Zur Überwachung der Kassengeschäfte wählt die Jahreshauptversammlung zwei Kassenprüfer, von denen jährlich einer ausscheidet.

Die Kassenprüfer dürfen nicht dem Vorstand angehören.

Eine Wiederwahl ist erst nach zwei Geschäftsjahren möglich.

Die Kassenprüfer haben das Recht, die Kasse jederzeit zu überprüfen und die Pflicht, am Ende des Geschäftsjahres eine Kassenprüfung vorzunehmen.

Sie sind verpflichtet, der Jahreshauptversammlung ihren Prüfungsbericht schriftlich vorzulegen und erforderlichenfalls mündlich zu erläutern.

§ 14 Auflösung des Vereines

Der Verein kann durch Beschluss der Mitgliederversammlung aufgelöst werden. Zu dem Beschluss ist eine Mehrheit von zwei Drittel der erschienenen Mitglieder erforderlich.

Die Ansprüche des Vereins wegen rückständiger Zahlungsverpflichtungen bleiben im Rahmen der gesetzlichen Verjährungsvorschriften bestehen.

Bei Auflösung oder Aufhebung des Vereins oder bei Wegfall steuerbegünstigter Zwecke fällt das Vermögen an den:

Verein z.
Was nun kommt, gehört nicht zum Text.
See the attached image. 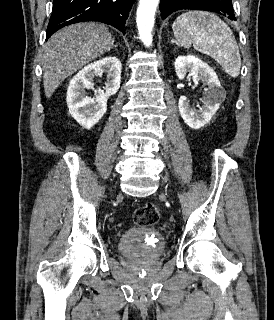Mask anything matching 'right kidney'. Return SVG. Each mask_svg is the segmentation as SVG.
I'll use <instances>...</instances> for the list:
<instances>
[{
	"label": "right kidney",
	"mask_w": 274,
	"mask_h": 320,
	"mask_svg": "<svg viewBox=\"0 0 274 320\" xmlns=\"http://www.w3.org/2000/svg\"><path fill=\"white\" fill-rule=\"evenodd\" d=\"M103 72L107 76L105 88L104 90H94L92 80L94 76H101ZM121 74L120 60L115 56H106L102 60L88 64L72 78L68 86L66 102L72 118L82 128L90 130L106 114L109 96H114L120 88ZM87 88L94 90V98H86L85 90Z\"/></svg>",
	"instance_id": "obj_1"
}]
</instances>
Förd. d. Leistungszentrums f. Natur e.V. LNU Rotdornweg 43, 50226 Frechen

die es unmittelbar und ausschließlich für gemeinnützige Zwecke zu verwenden hat.

§ 15 Satzungsänderungen

  • Eine Änderung dieser Satzung ist nur möglich, wenn sie eine Hauptversammlung mit zwei Drittel Mehrheit beschließt. Redaktionelle Änderungen können jedoch vom geschäftsführenden Vorstand vorgenommen werden.
  • Bei der Einladung zur Hauptversammlung müssen die vorgeschlagenen Satzungs-Änderungen mitgeteilt werden.